• DATA SHOWN:
Content starts
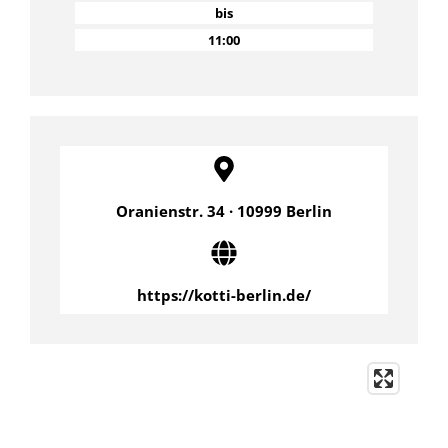
bis
11:00
Oranienstr. 34 · 10999 Berlin
https://kotti-berlin.de/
Content ends
The reply should repeat the listing above exactly and contain no pictures.

• SOLUTION TO THIS TASK:
bis
11:00
Oranienstr. 34 · 10999 Berlin
https://kotti-berlin.de/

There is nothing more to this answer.